Personalizando la Productividad

El pasado fin de semana nos reunimos unas cuantas personas interesadas en esto de la productividad con ocasión del Taller “¿Procrastinaqué?”.

Es diferente abordar la formación en este tema en el seno de una empresa o en el entorno personal.

En primer lugar, en la empresa las personas están menos dispuestas a reconocer en voz alta sus peores rasgos a la hora de enfrentarse a su tarea (en demasiados lugares sobrevuela la amenaza “todo lo que diga puede ser utilizado en su contra”). Además, cuando los contextos son más homogéneos, la casuística se reduce.

La heterogeneidad puede dificultar un tanto la planificación de la formación, pero es justamente lo que yo estoy buscando. Hace años que percibo que, a pesar de las declaraciones tipo “este sistema es el que necesitas” que leo en muchas publicaciones, falta una adaptación de los diferentes modelos de organización a las características personales de cada sujeto y tipo de tareas. Y ese es en muchas ocasiones el origen del fracaso en implantar el método.

Y es que GTD es un sistema magnífico… para algunas personas. Una de sus virtudes, los grados de libertad en la gestión de tareas, se convierten en un creador de incertidumbre y caos para aquell@s que necesitan más estructura. La Anti-Programación (Unscheduling) es un recurso aplicable a casi todas las personas, pero no del mismo modo. Y eso sin entrar en las herramientas de gestión, que plantean la duda entre usar lápiz y papel, agendas electrónicas, programas complejos como Outlook o sencillos como Evernote, etc.
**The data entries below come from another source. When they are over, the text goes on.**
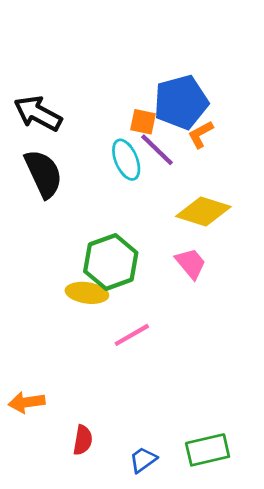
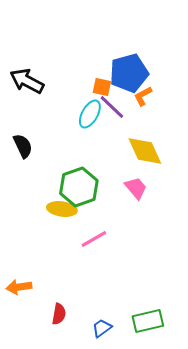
cyan ellipse: (126, 160) -> (90, 114), turned 52
black semicircle: (43, 174) -> (23, 146), moved, size x0.7
yellow diamond: (203, 212) -> (145, 151), turned 48

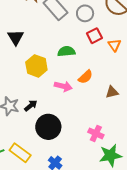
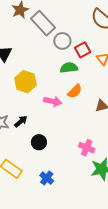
gray circle: (85, 13) -> (62, 41), moved
green semicircle: (66, 51) -> (69, 68), moved
black circle: (48, 127) -> (39, 142), size x0.6

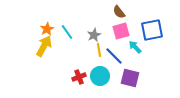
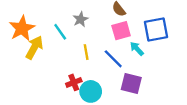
orange star: (47, 29) -> (22, 28), moved, size x1.6
gray star: (94, 35) -> (81, 19), moved
yellow line: (99, 50) -> (86, 52), moved
cyan circle: (100, 76) -> (91, 91), moved

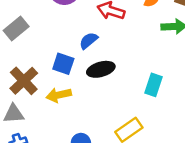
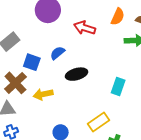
blue semicircle: (89, 41) -> (57, 53), moved
blue square: (63, 64) -> (32, 62), moved

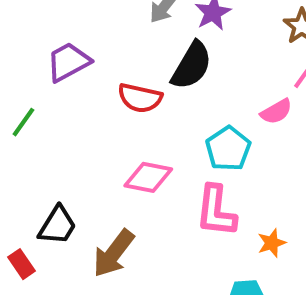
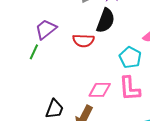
green line: (23, 122) -> (34, 52), moved
pink diamond: (148, 177) -> (100, 90), moved

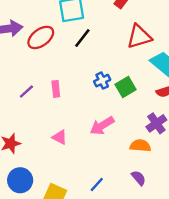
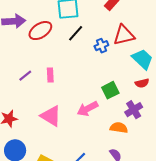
blue cross: (102, 81) -> (101, 46), moved
green square: (126, 87) -> (110, 90), moved
pink triangle: (60, 137) -> (51, 116), size x1.6

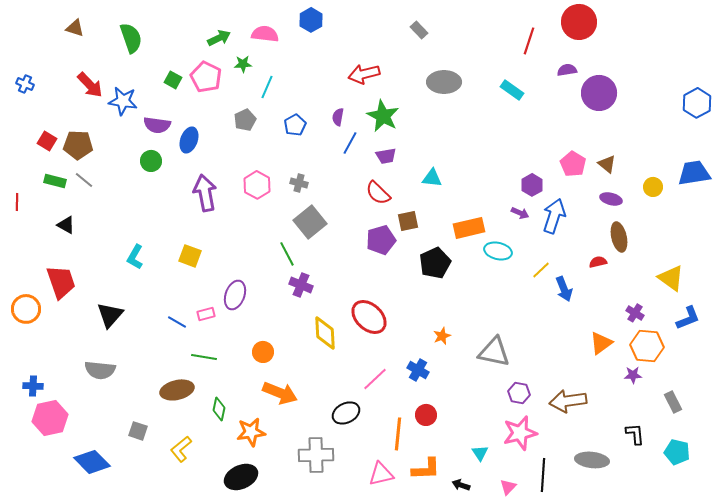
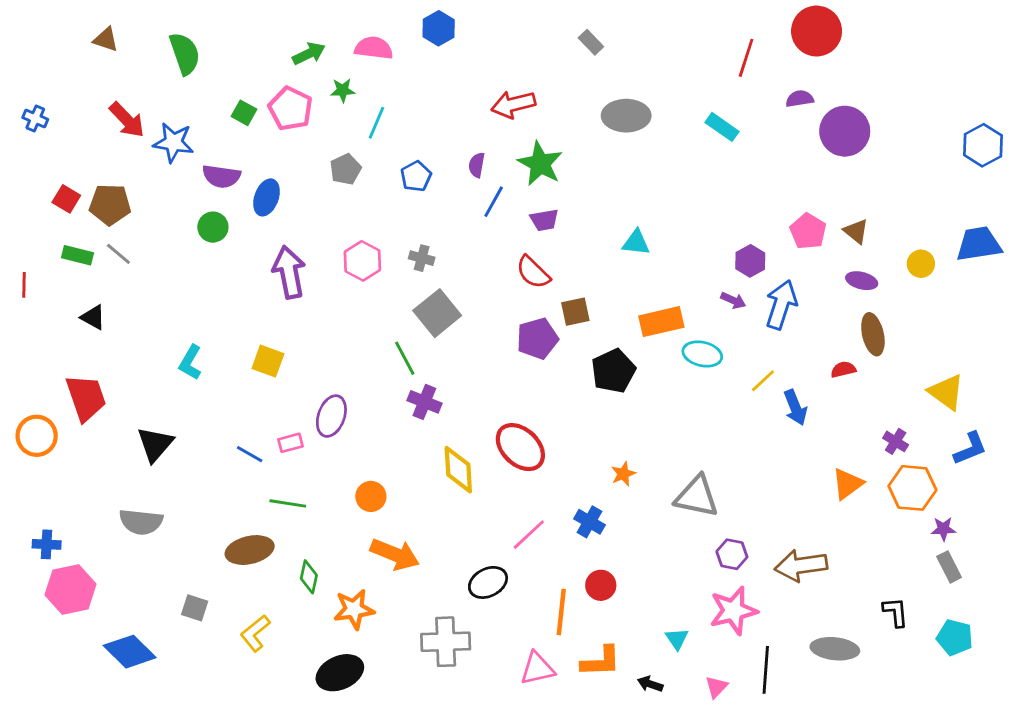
cyan triangle: (432, 178) -> (636, 243), moved
purple star: (633, 375) -> (943, 529), moved

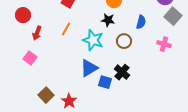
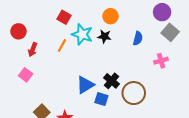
cyan star: (93, 40) -> (82, 34), moved
brown circle: (124, 41) -> (134, 93), moved, size x1.5
pink cross: (164, 44) -> (161, 61), turned -32
black cross: (122, 72) -> (111, 81), moved

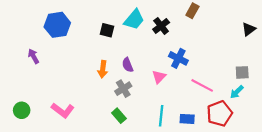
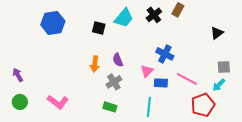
black cross: (161, 26) -> (154, 15), moved
black triangle: (249, 29) -> (217, 33), moved
purple arrow: (34, 56) -> (18, 75), moved
green rectangle: (119, 116) -> (110, 107), turned -32
blue rectangle: (187, 119) -> (161, 83), moved

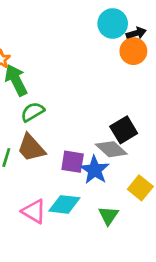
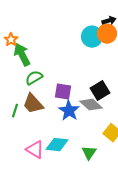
cyan circle: (113, 23) -> (92, 37), moved
purple square: (73, 162) -> (63, 92), moved
blue star: (95, 170) -> (69, 111), moved

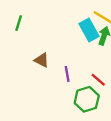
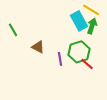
green line: (19, 23) -> (13, 30), moved, turned -48
green hexagon: (87, 99) -> (79, 52), moved

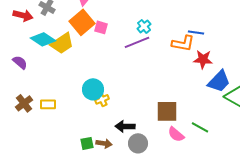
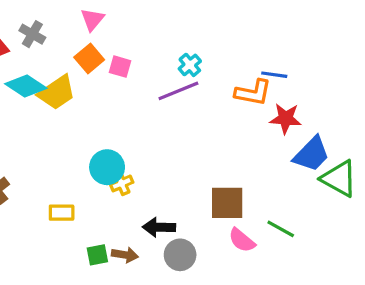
orange square: (82, 22) -> (89, 58), size x0.7
yellow rectangle: (48, 104) -> (62, 213), moved

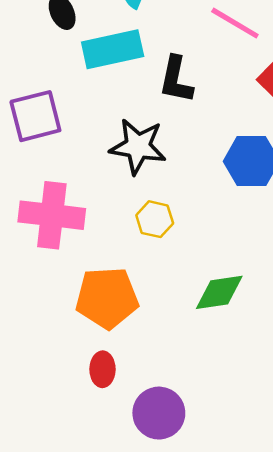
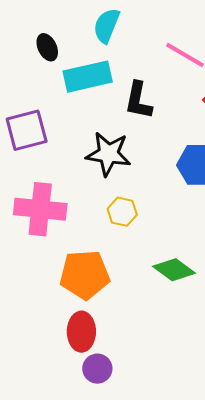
green diamond: (219, 292) -> (174, 270), turned 45
red ellipse: (103, 369) -> (81, 332), size x1.4
purple circle: (159, 413) -> (97, 369), moved, size x0.7

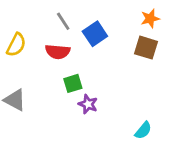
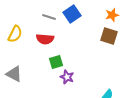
gray line: (63, 21) -> (49, 17), turned -40
blue square: (95, 34) -> (72, 14), moved

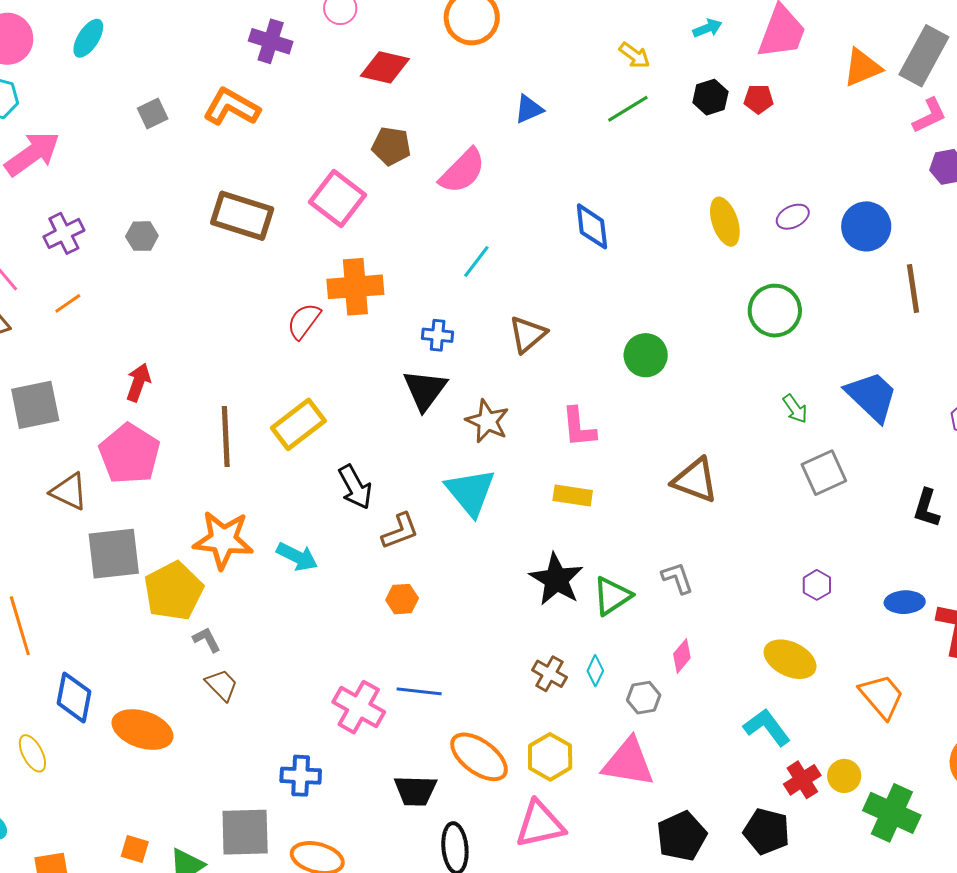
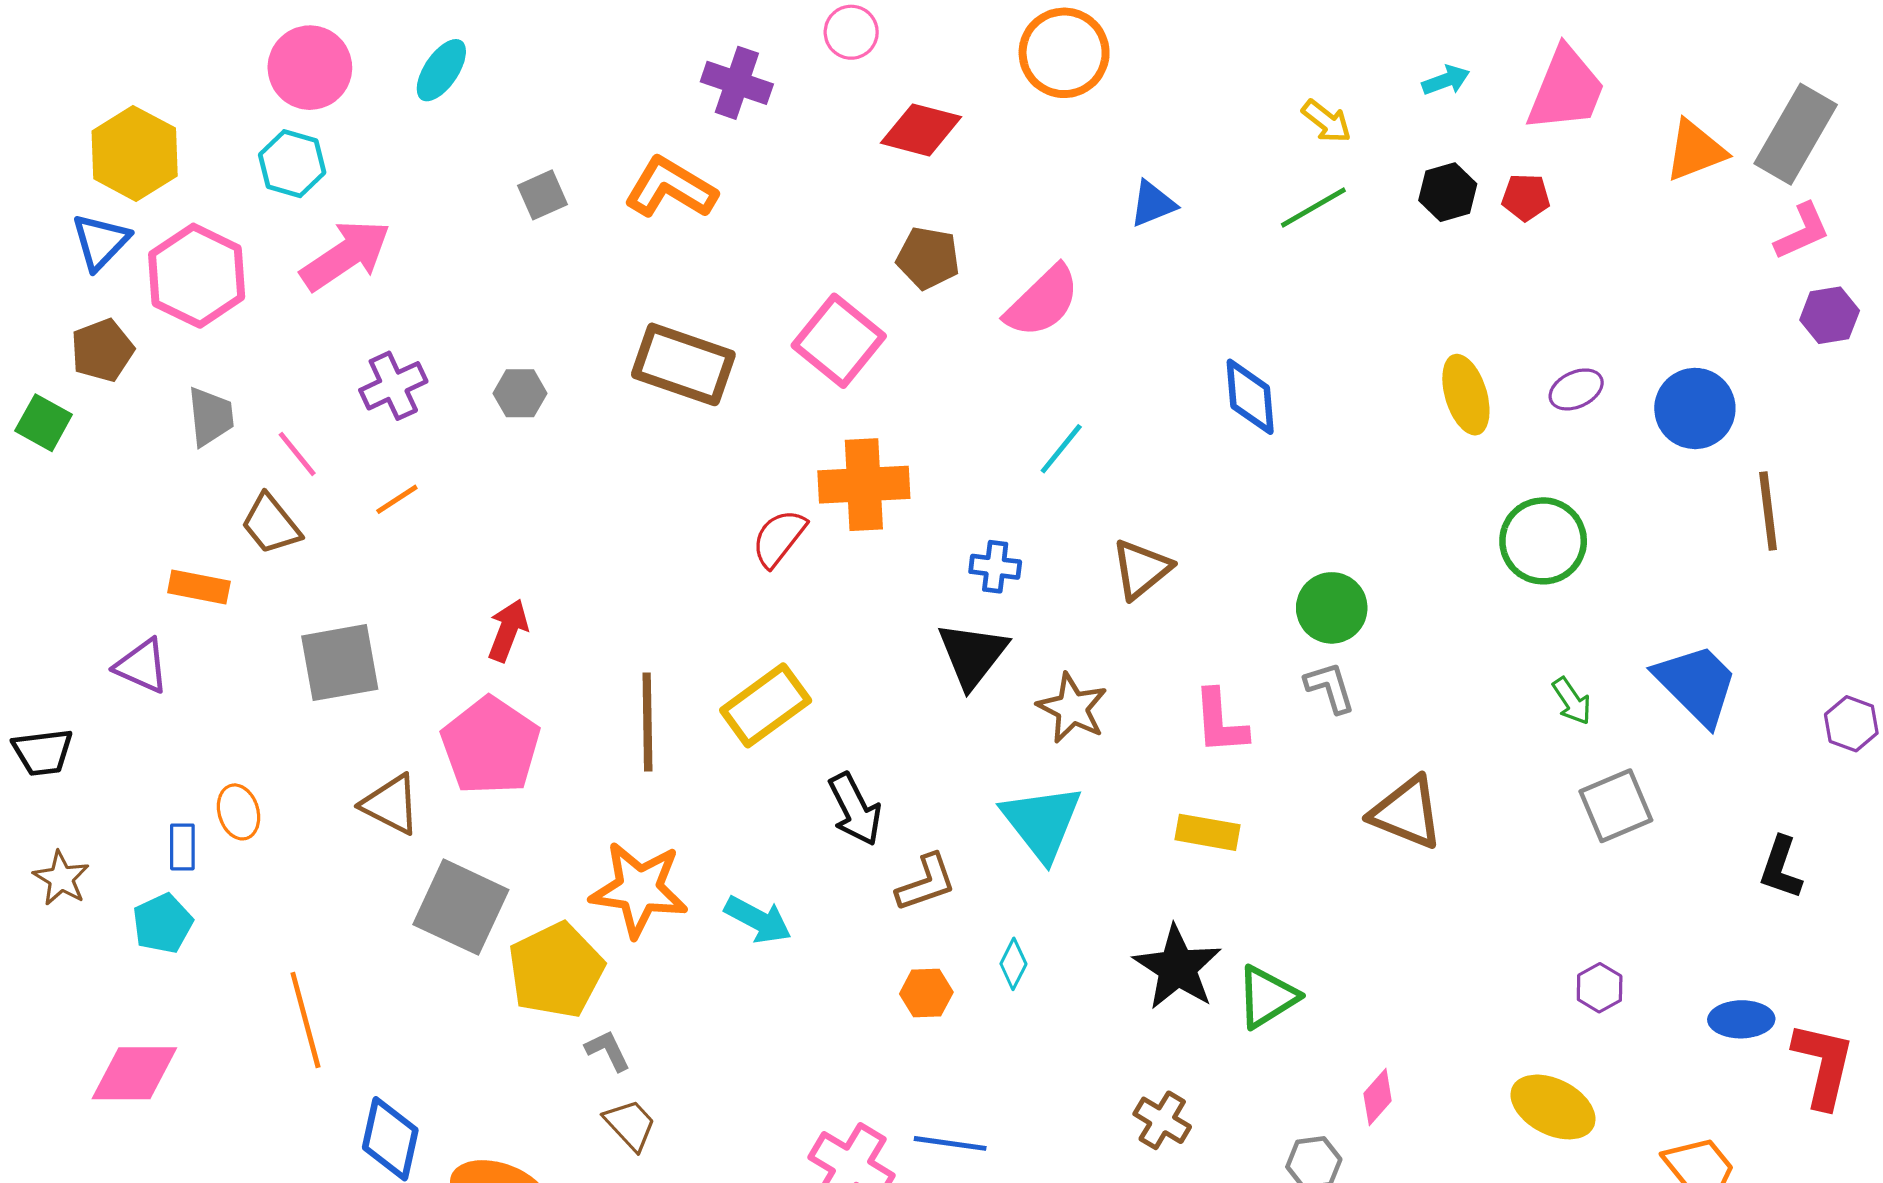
gray square: (114, 554) -> (461, 907), turned 30
gray L-shape: (677, 578) -> (1330, 687), moved
cyan diamond: (595, 671) -> (1013, 964), moved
En resumen, también es imprescindible  la personalización en la formación y asesoramiento en Productividad. El cacareado principio formativo “no hay dos personas iguales” es uno de esos lugares comunes que después, desgraciadamente, no se aplican bien. Porque es difícil.

Necesitas perfeccionar el análisis de necesidades de las personas a las que se dirige tu propuesta, afilar tu mensaje y depurar el conjunto de técnicas que les ofreces para encontrar aquellas que se adaptan mejor a su perfil.

Por supuesto, además, cuanto más se alejan las circunstancias, motivaciones y personalidad de tu cliente de las tuyas propias, más complicado acertar.

Mi solución para ello es la investigación. El ciclo de talleres que comenzó el sábado pasado es un espacio de aprendizaje para los y las asistentes, que encuentran herramientas y puntos de vista que les ayudan a entender mejor su propio perfil productivo y a mejorarlo. Pero también es un laboratorio en el que yo experimento diferentes técnicas y recursos, y del que extraigo conclusiones. Por ello, el precio de estas ediciones es reducido y está concebido para cubrir gastos, básicamente.

Una inversión de tiempo y atención por mi parte, y por parte de quienes asisten, que creo que está dando buenos resultados para todos.

Esta entrada está dedicada a Javier G. Recuenco, de quien he aprendido todo lo que sé sobre personalización (siendo lo que yo sé una gota de agua en el océano de la disciplina, pero que me ha aportado un punto de vista esencial en mi actividad).